I had heard always a lot about Bad Lieutenant and how dark and disturbing the film was. But in my short career here at Upcomingdiscs, I had seen a lot of dark and disturbing films. Heck, if I can review Comedy Central’s TV Funhouse, I can review anything that comes my way. Nothing could have prepared me for what I watched in ninety six minutes. If you are looking for a movie with redemption, sadly you won’t find a shred of it here.
On top of that, the movie is explicit. There are depictions of realistic drug use, rape, and more full frontal nudity than you can shake some blow at (I never want to see that much skin of Harvey Keitel ever again). The movie feels so real, so raw and depressing that you wonder if the imagery in front of you isn’t the back of some beaten down apartment complex where a couple of junkies are sharing a moment. But then you realize that Keitel put on the performance of his life.
Harvey put everything he had into this role. He was going through some difficult times and reportedly a lot of his aggression and angst made it into the Lieutenant character. The movie was directed by Abel Ferrara who works more with a framework rather than a script. This allowed the lead star to tap into places of his psyche that most other actors would not have. It’s a shame that his performance doesn’t play into a better story.
The back of the movie case plays up this shocking case and how Keitel is trying to find the truth behind these events. The only thing the Lt. is trying to find is the bottom of a crack pipe. While religion does play a role in the movie, the actual crime could have been anything based on religion and isn’t really crucial to the morality play that Keitel puts on. The ending while expected doesn’t have a lot of umph either. It’s like somebody threw up a time flag and then the crew tied it up into a fairly neat package for all of the viewers in the theater.
The video is in 1.78:1 widescreen presentation in 1080p resolution. By the way, a lot of recent blu-rays brought out by Lionsgate have trimmed to the 1.85:1 OAR to 1.78. Great, the new fullscreen. So along with losing 7% of the picture, it looks like half of the picture was shot in a dark room with a flashlight. The darks are terrible and shadows are a mess. In light, it does do a little better and you can see some detail but it is not going to wow you by any means. According to the commentary, it also leads me to believe that this was possibly DNR’ed to death which is very unfortunate.
For the audio portion, we get a 2.0 English DTS-HD track. The audio fares a little better as the action does lead to some stereo effects and left to right movement. The dialog does stay in the center and is very clear. New York accents are no issues here and the track is nicely placed for its age. There isn’t much music to speak of but it goes along with the film which is important. Subtitles are included for English SDH and Spanish.

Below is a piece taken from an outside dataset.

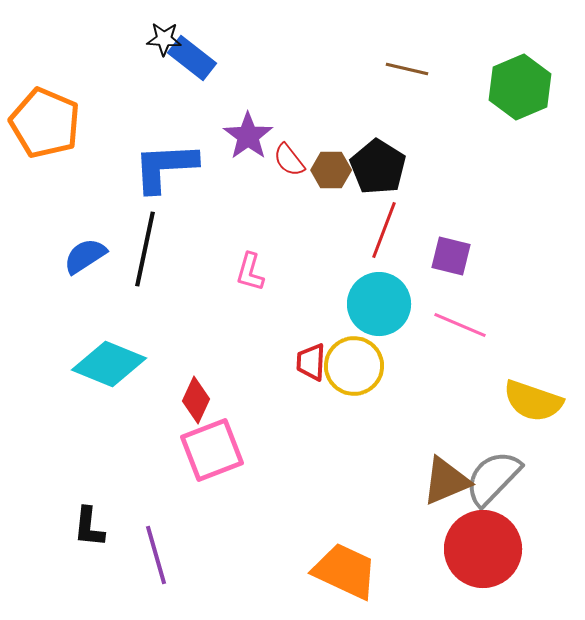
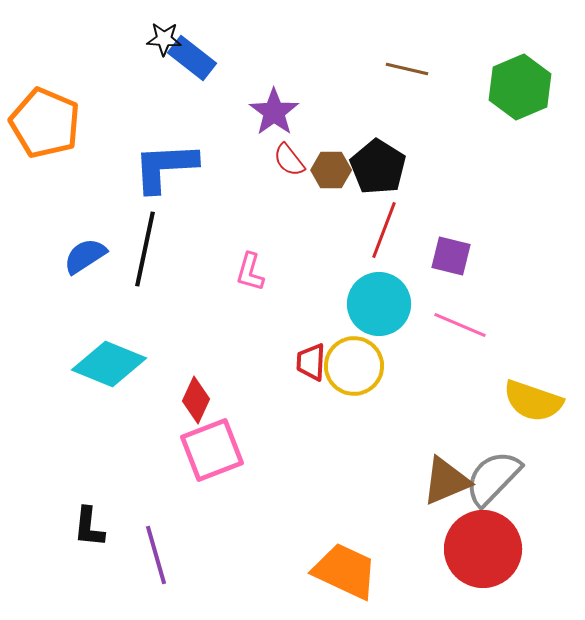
purple star: moved 26 px right, 24 px up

- Audio Commentary: This has director Abel Ferrara and director of photography, Ken Kelsch speaking on the film. There are a few dead spots here but for the most part they talk through the entire film. There is a ton of insight here and they even speak about the video transfer. They weren’t too happy about it either. The two crew members really cement the fact that sometimes they just let the camera roll until they ran out of film.
- It All Happens Here 34:07: This is divided into three parts, pre-production, production and post production. They based the movie on a song (but Abel can’t recall which one) and how they wanted to explore every vice they could think of. The case that the Lt. Works on is actually fragments of a true story that absolutely outraged New Yorkers. The plan for the movie from the start was NC-17 and it was shot in twenty days.

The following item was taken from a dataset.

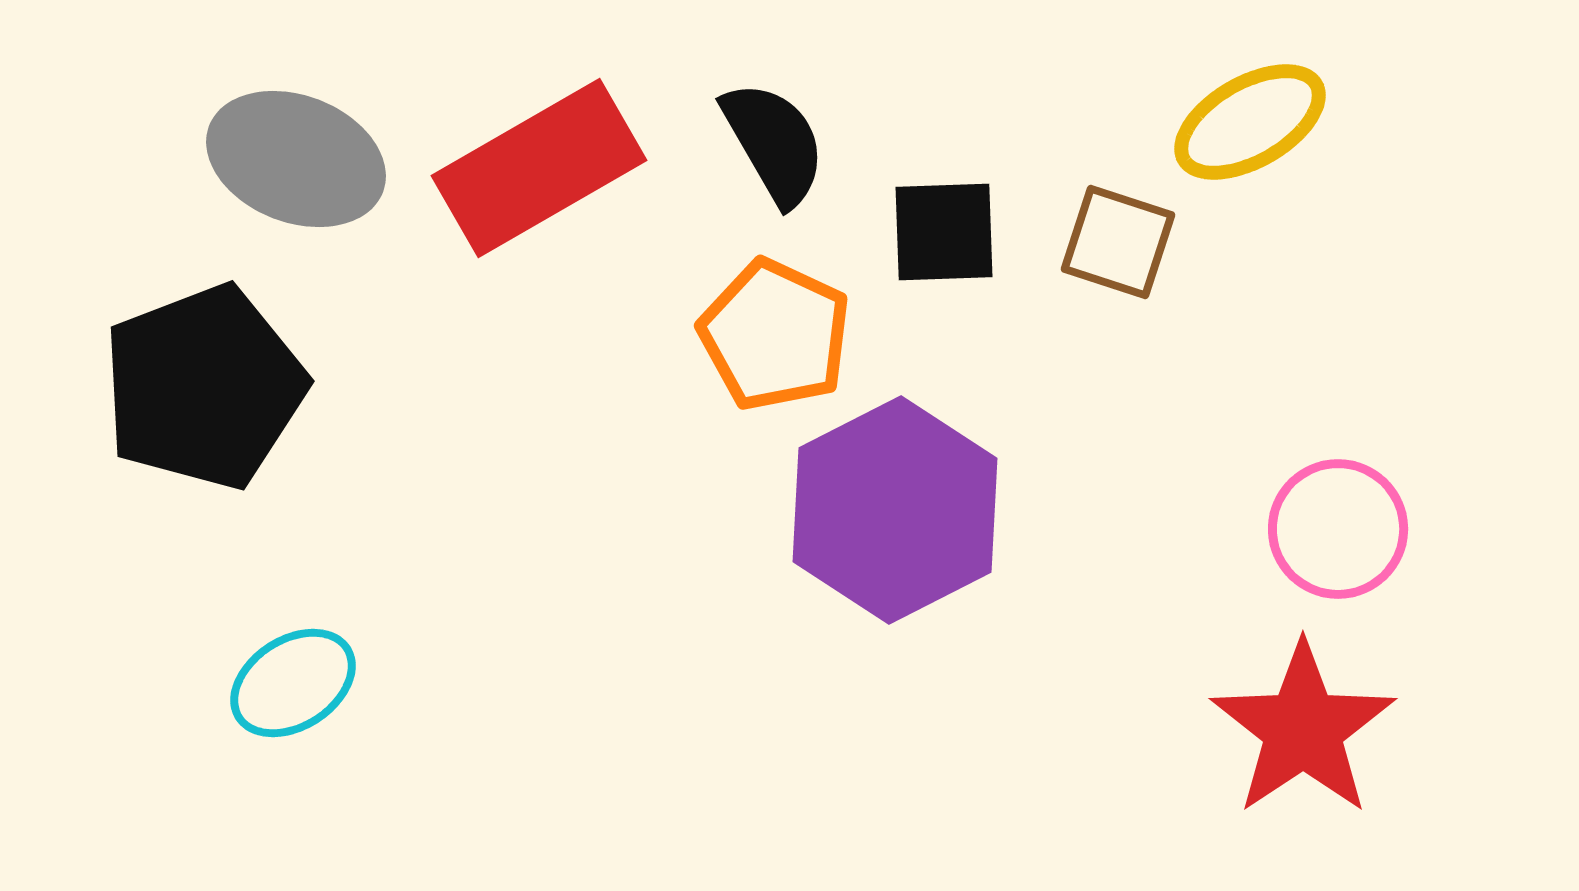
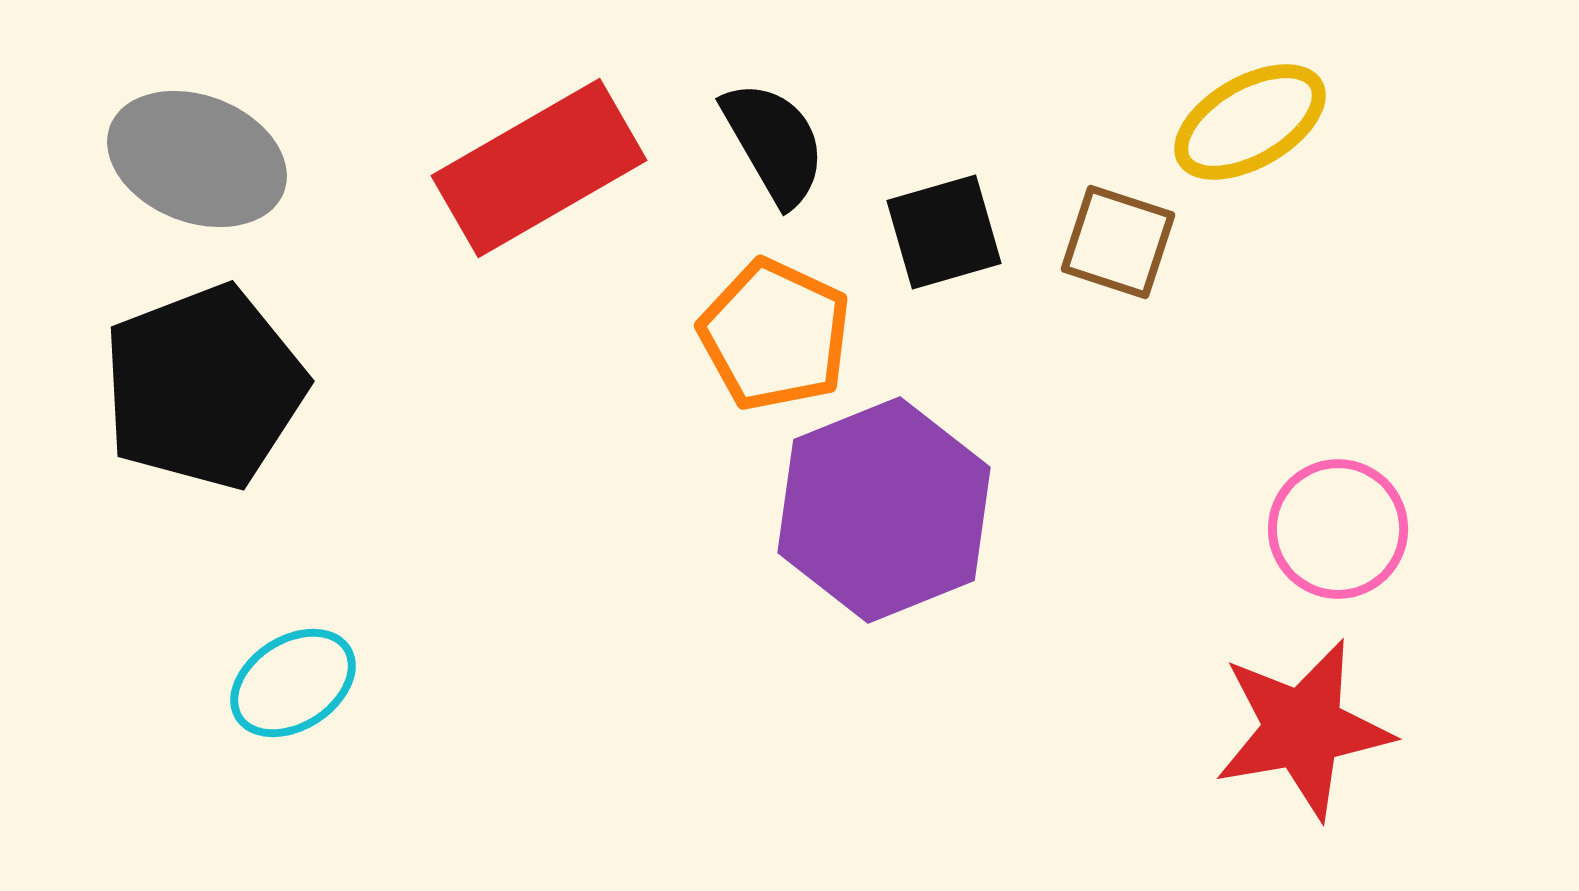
gray ellipse: moved 99 px left
black square: rotated 14 degrees counterclockwise
purple hexagon: moved 11 px left; rotated 5 degrees clockwise
red star: rotated 24 degrees clockwise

- They go on further to talk in great detail about Zoe Lund who died at the age of thirty-seven due to prolonged cocaine use (and probably heroin as well). They even seem to imply that Zoe in her minor (but important) part wasn’t really acting if you catch my drift. The crew also talks about Harvey Keitel in length and how raw they were catching him on film. A lot was improv, which is amazing and scary at the same time. Reportedly, Christopher Walken was offered the role first but turned it down due he just didn’t think he could give the character the proper respect it deserved. Think about it though, Walken as the Lt.? Mind-blowing.

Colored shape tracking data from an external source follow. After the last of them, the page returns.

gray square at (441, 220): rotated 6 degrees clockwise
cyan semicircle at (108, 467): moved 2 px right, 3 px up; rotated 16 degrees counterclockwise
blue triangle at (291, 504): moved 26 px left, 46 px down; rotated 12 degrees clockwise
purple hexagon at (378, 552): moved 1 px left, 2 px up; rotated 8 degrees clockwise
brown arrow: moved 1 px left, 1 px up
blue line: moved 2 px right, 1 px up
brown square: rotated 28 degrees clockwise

- Theatrical Trailer 3:20: A very long trailer, also makes the movie seem to have a lot more action than it actually did.
One of the things I forgot to mention in my evaluation was the wonderful baseball metaphor in the movie. The Lt. could be seen as the L.A. Dodgers who were so close to winning the League Championship Series and going to the World Series. More importantly, they were obviously drawing comparisons to Darryl Strawberry who had recently signed with the Dodgers (old team was the Mets) and never quite lived up to his potential due to drug use and injuries. Thankfully, Darryl did eventually turn his life around and was part of the New York Yankees in three historical World Series runs from 1996-1999.
The Lieutenant never gets to turn his life around and his life of excess became his downfall. While Keitel gave the performance of his life, the film’s story never was strong enough to come along for the ride. The blu-ray package has mediocre video and audio but proves that less is more with two fantastic extras that really go inside the movie. As mentioned in the extras, Bad Lieutenant is a piece of art but in my opinion, it is one that is drawn on the thinnest of canvas. I recommend this film for Harvey’s performance but most people once they get past the explicit nature and disturbing moments won’t find too much of a story.